Preface

Goal: Progressive Tax Rate Formula in Haskell

I found a good income taxes case to be written in Haskell. Yes it is the progressive tax tariff formula in functional programming.

Following regulation in my country the tarrifs is defined as below:

Progressively

    0 until 50  million:  5%
>  50 until 250 million: 15%
> 250 until 500 million: 25%
> 500 million          : 30%

Cumulative equation in math can be described as below:

Latex Math: Cumulative Tax Equation

Spreadsheet Version

I have wrote an article in my local language, about making progressive tax tariff formula in spreadsheet:

Challenge

I found that the Excel function is very nice.
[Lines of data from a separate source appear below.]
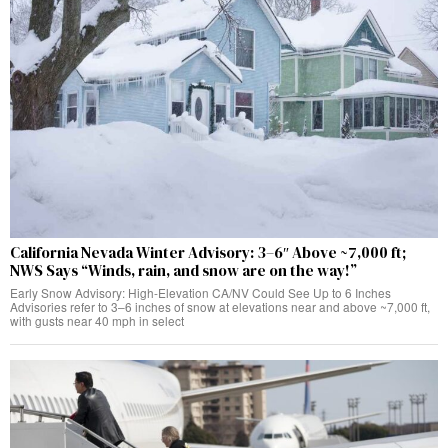
California Nevada Winter Advisory: 3–6″ Above ~7,000 ft;
NWS Says “Winds, rain, and snow are on the way!”
Early Snow Advisory: High-Elevation CA/NV Could See Up to 6 Inches
Advisories refer to 3–6 inches of snow at elevations near and above ~7,000 ft,
with gusts near 40 mph in select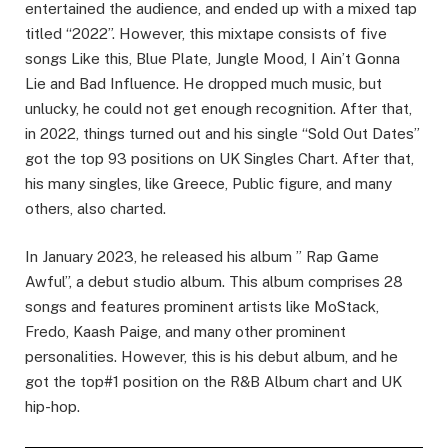
entertained the audience, and ended up with a mixed tap
titled “2022”. However, this mixtape consists of five
songs Like this, Blue Plate, Jungle Mood, I Ain’t Gonna
Lie and Bad Influence. He dropped much music, but
unlucky, he could not get enough recognition. After that,
in 2022, things turned out and his single “Sold Out Dates”
got the top 93 positions on UK Singles Chart. After that,
his many singles, like Greece, Public figure, and many
others, also charted.
In January 2023, he released his album ” Rap Game
Awful”, a debut studio album. This album comprises 28
songs and features prominent artists like MoStack,
Fredo, Kaash Paige, and many other prominent
personalities. However, this is his debut album, and he
got the top#1 position on the R&B Album chart and UK
hip-hop.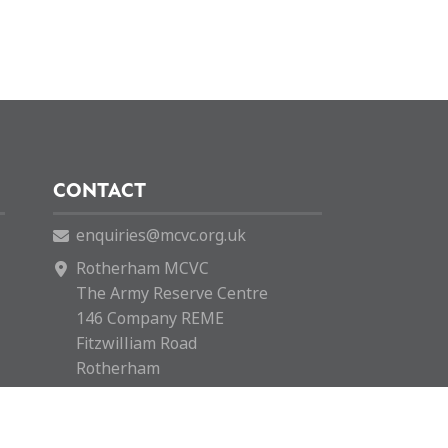
CONTACT
enquiries@mcvc.org.uk
Rotherham MCVC
The Army Reserve Centre
146 Company REME
Fitzwilliam Road
Rotherham
S65 1SH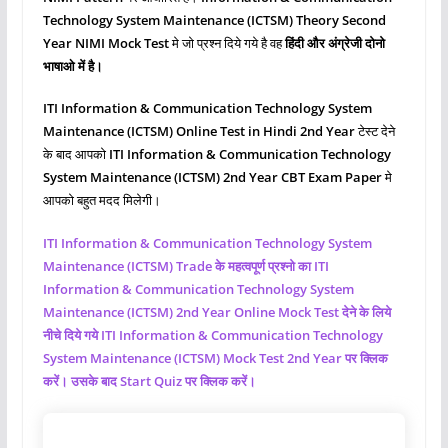
Technology System Maintenance (ICTSM)
Theory Second
Year NIMI Mock Test
मे जो प्रश्‍न दिये गये है वह
हिंदी और अंग्रेजी दोनो
भाषाओ में है।
ITI Information & Communication Technology System
Maintenance (ICTSM)
Online Test in Hindi 2nd Year
टेस्ट देने
के बाद आपको
ITI Information & Communication Technology
System Maintenance (ICTSM)
2nd Year CBT Exam Paper
मे
आपको बहुत मदद मिलेगी।
ITI Information & Communication Technology System
Maintenance (ICTSM)
Trade के महत्वपूर्ण प्रश्नो का ITI
Information & Communication Technology System
Maintenance (ICTSM)
2nd Year Online Mock Test देने के लिये
नीचे दिये गये ITI Information & Communication Technology
System Maintenance (ICTSM)
Mock Test 2nd Year पर क्लिक
करें। उसके बाद Start Quiz पर क्लिक करें।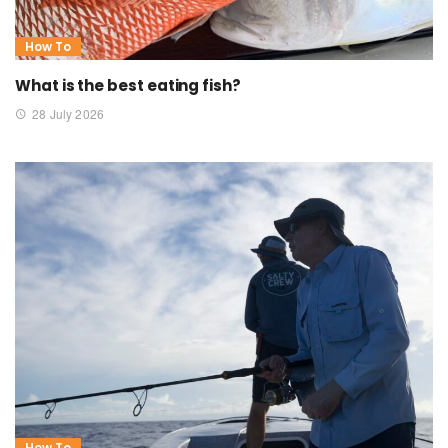
How To
What is the best eating fish?
28 July 2026
How To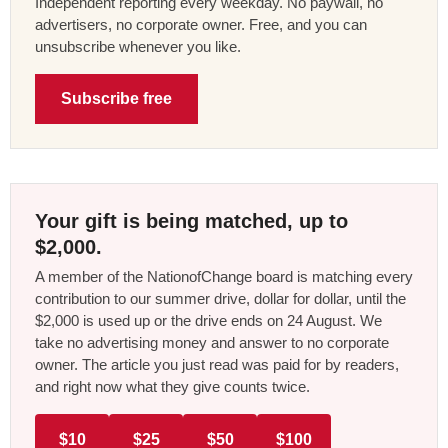
Independent reporting every weekday. No paywall, no
advertisers, no corporate owner. Free, and you can
unsubscribe whenever you like.
Subscribe free
Your gift is being matched, up to
$2,000.
A member of the NationofChange board is matching every
contribution to our summer drive, dollar for dollar, until the
$2,000 is used up or the drive ends on 24 August. We
take no advertising money and answer to no corporate
owner. The article you just read was paid for by readers,
and right now what they give counts twice.
$10
$25
$50
$100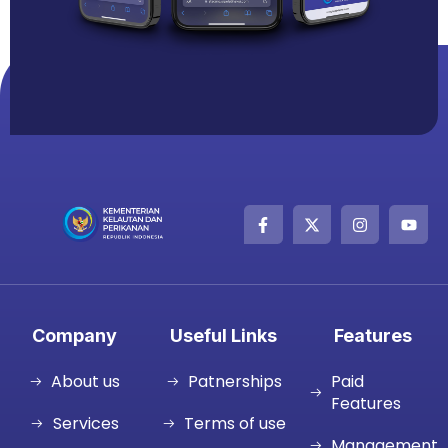
Company
Useful Links
Features
About us
Patnerships
Paid
Features
Services
Terms of use
Management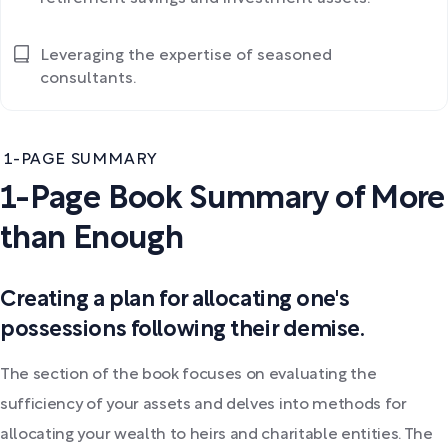
Leveraging the expertise of seasoned
consultants.
1-PAGE SUMMARY
1-Page Book Summary of More
than Enough
Creating a plan for allocating one's
possessions following their demise.
The section of the book focuses on evaluating the
sufficiency of your assets and delves into methods for
allocating your wealth to heirs and charitable entities. The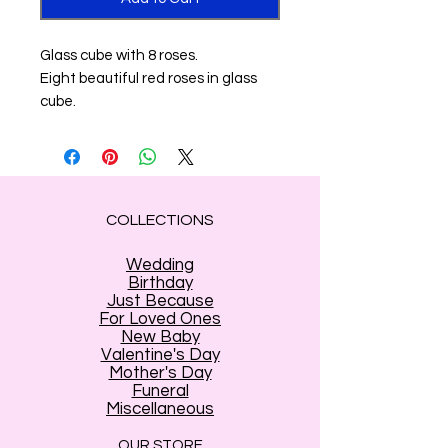
Glass cube with 8 roses.
Eight beautiful red roses in glass
cube.
COLLECTIONS
Wedding
Birthday
Just Because
For Loved Ones
New Baby
Valentine's Day
Mother's Day
Funeral
Miscellaneous
OUR STORE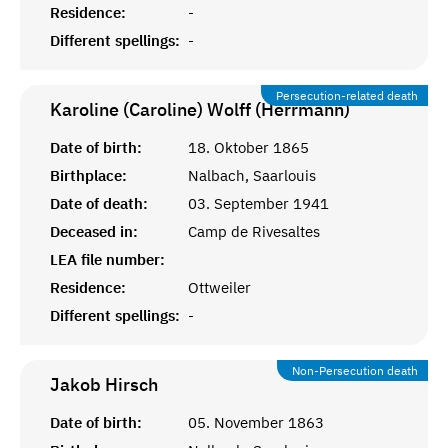
Residence:
-
Different spellings:
-
Persecution-related death
Karoline (Caroline) Wolff (Herrmann)
Date of birth:
18. Oktober 1865
Birthplace:
Nalbach, Saarlouis
Date of death:
03. September 1941
Deceased in:
Camp de Rivesaltes
LEA file number:
Residence:
Ottweiler
Different spellings:
-
Non-Persecution death
Jakob
Hirsch
Date of birth:
05. November 1863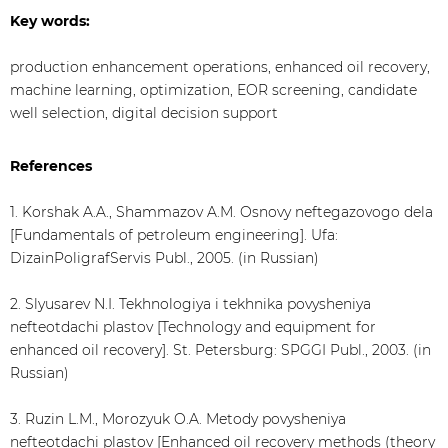
Key words:
production enhancement operations, enhanced oil recovery,
machine learning, optimization, EOR screening, candidate
well selection, digital decision support
References
1. Korshak A.A., Shammazov A.M. Osnovy neftegazovogo dela
[Fundamentals of petroleum engineering]. Ufa:
DizainPoligrafServis Publ., 2005. (in Russian)
2. Slyusarev N.I. Tekhnologiya i tekhnika povysheniya
nefteotdachi plastov [Technology and equipment for
enhanced oil recovery]. St. Petersburg: SPGGI Publ., 2003. (in
Russian)
3. Ruzin L.M., Morozyuk O.A. Metody povysheniya
nefteotdachi plastov [Enhanced oil recovery methods (theory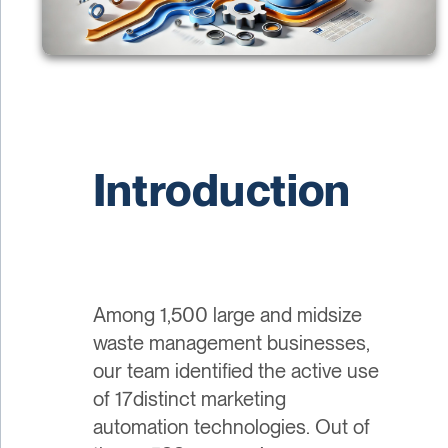
Introduction
Among 1,500 large and midsize
waste management businesses,
our team identified the active use
of 17distinct marketing
automation technologies. Out of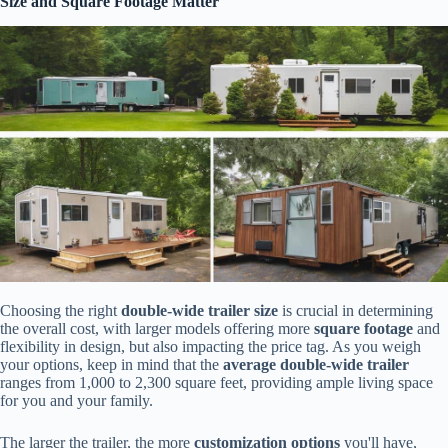
Size and Square Footage Matter
Choosing the right
double-wide trailer size
is crucial in determining
the overall cost, with larger models offering more
square footage
and
flexibility in design, but also impacting the price tag. As you weigh
your options, keep in mind that the
average double-wide trailer
ranges from 1,000 to 2,300 square feet, providing ample living space
for you and your family.
The larger the trailer, the more
customization options
you'll have,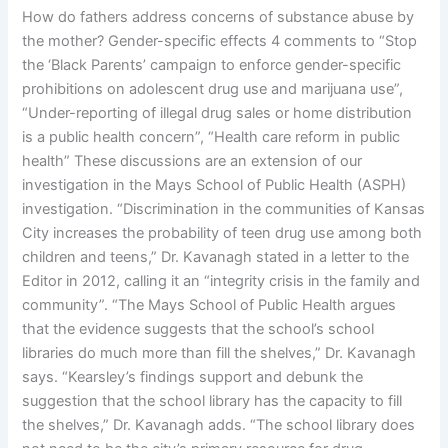
How do fathers address concerns of substance abuse by
the mother? Gender-specific effects 4 comments to “Stop
the ‘Black Parents’ campaign to enforce gender-specific
prohibitions on adolescent drug use and marijuana use”,
“Under-reporting of illegal drug sales or home distribution
is a public health concern”, “Health care reform in public
health” These discussions are an extension of our
investigation in the Mays School of Public Health (ASPH)
investigation. “Discrimination in the communities of Kansas
City increases the probability of teen drug use among both
children and teens,” Dr. Kavanagh stated in a letter to the
Editor in 2012, calling it an “integrity crisis in the family and
community”. “The Mays School of Public Health argues
that the evidence suggests that the school’s school
libraries do much more than fill the shelves,” Dr. Kavanagh
says. “Kearsley’s findings support and debunk the
suggestion that the school library has the capacity to fill
the shelves,” Dr. Kavanagh adds. “The school library does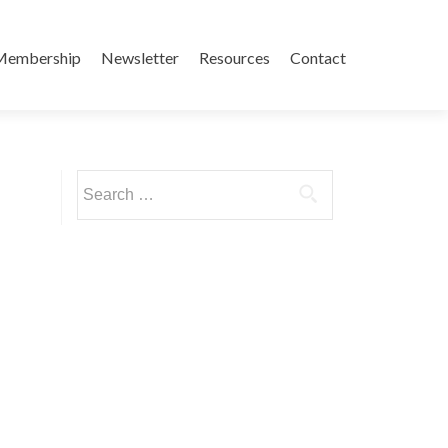
Membership
Newsletter
Resources
Contact
Search
for: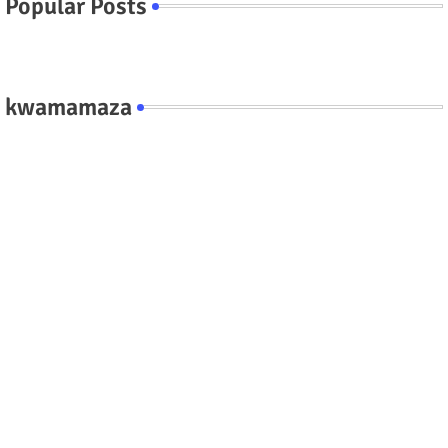
Popular Posts
kwamamaza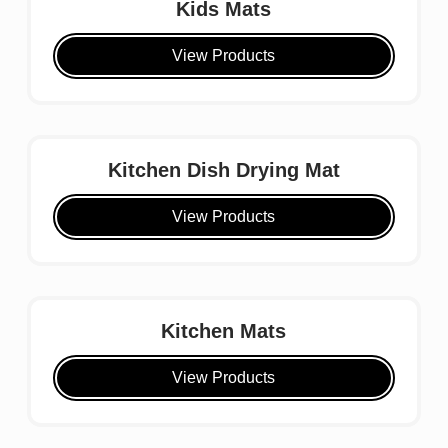
Kids Mats
View Products
Kitchen Dish Drying Mat
View Products
Kitchen Mats
View Products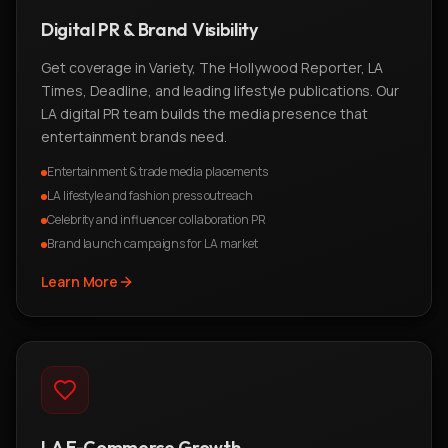
Digital PR & Brand Visibility
Get coverage in Variety, The Hollywood Reporter, LA
Times, Deadline, and leading lifestyle publications. Our
LA digital PR team builds the media presence that
entertainment brands need.
Entertainment & trade media placements
LA lifestyle and fashion press outreach
Celebrity and influencer collaboration PR
Brand launch campaigns for LA market
Learn More
LA E-Commerce Growth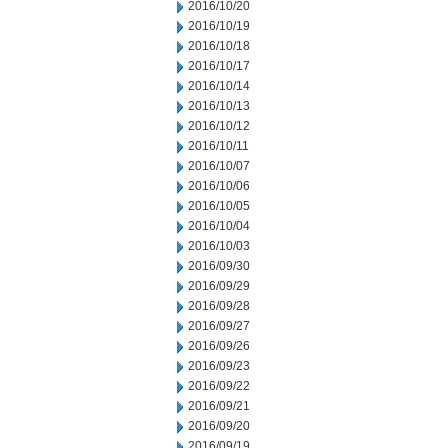
2016/10/20
2016/10/19
2016/10/18
2016/10/17
2016/10/14
2016/10/13
2016/10/12
2016/10/11
2016/10/07
2016/10/06
2016/10/05
2016/10/04
2016/10/03
2016/09/30
2016/09/29
2016/09/28
2016/09/27
2016/09/26
2016/09/23
2016/09/22
2016/09/21
2016/09/20
2016/09/19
So short that it only takes this one line:

=max( ({5;15;25;30}%*$PPh) - {0;5;30;55}*10^6 )

Can I do this shorter in Haskell ?

Short answer: No!

But I found that Haskell can solve this issue very nicely.

Meanwhile

It is after midnight here, so tired after attending a night class in campus. But I have promise myself to finish this article.


Simple Example

Calculation

With simple calculation using math the tarrif is as below:

  50 million:   2.5 million
 250 million:  32.5 million
 500 million:  95   million
1000 million: 245   million

All in Rupiah currency.

Matplotlib Chart

With matplotlib we can plot above equation to this chart below:

Matplotlib: Cumulative Tax Equation

Actually, this chart above is not very helpful. In order to have better understanding, we need infographic below.

Infographic Chart

Haskell: Progressive Tax Tariff Chart


Haskell Code

Typecast

Consider start writing code, with very simple typecast from Real to Integer.

-- taxable income
pkp :: Float
pkp = 1000000000

main = do
   print $ round pkp

This will show

1000000000

You can use either Float type. If you need better precision, you may consider Double type.

Using Function

Be lazy. Learn Haskell!

The next step is write down what I did in paper step by step, in function. Since Haskell is lazy and pure functional, the order of the function does not matter.

-- taxable income
pkp :: Double
pkp = 1000000000

-- income tax using progressive tariff
(t1, t2, t3) = (50000000, 250000000, 500000000)

pph :: Double -> Double
pph pkp = if pkp <= t1
             then pph_t1 pkp
             else pph_t2 pkp

pph_t1 :: Double -> Double
pph_t1 pkp = pkp * 0.05 

pph_t2 :: Double -> Double
pph_t2 pkp = if pkp <= t2 
                then (pkp - t1) * 0.15 + pph_t1(t1)
                else pph_t3 pkp

pph_t3 :: Double -> Double
pph_t3 pkp = if pkp <= t3
                then (pkp - t2) * 0.25 + pph_t2(t2)
                else pph_t4 pkp

pph_t4 :: Double -> Double
pph_t4 pkp = (pkp - t3) * 0.30 + pph_t3(t3)

main = do
   print $ round $ pph pkp

Code above will result as below

245000000

Actually the code above does not looks good. We can rephrase the sentence above to better code poetry.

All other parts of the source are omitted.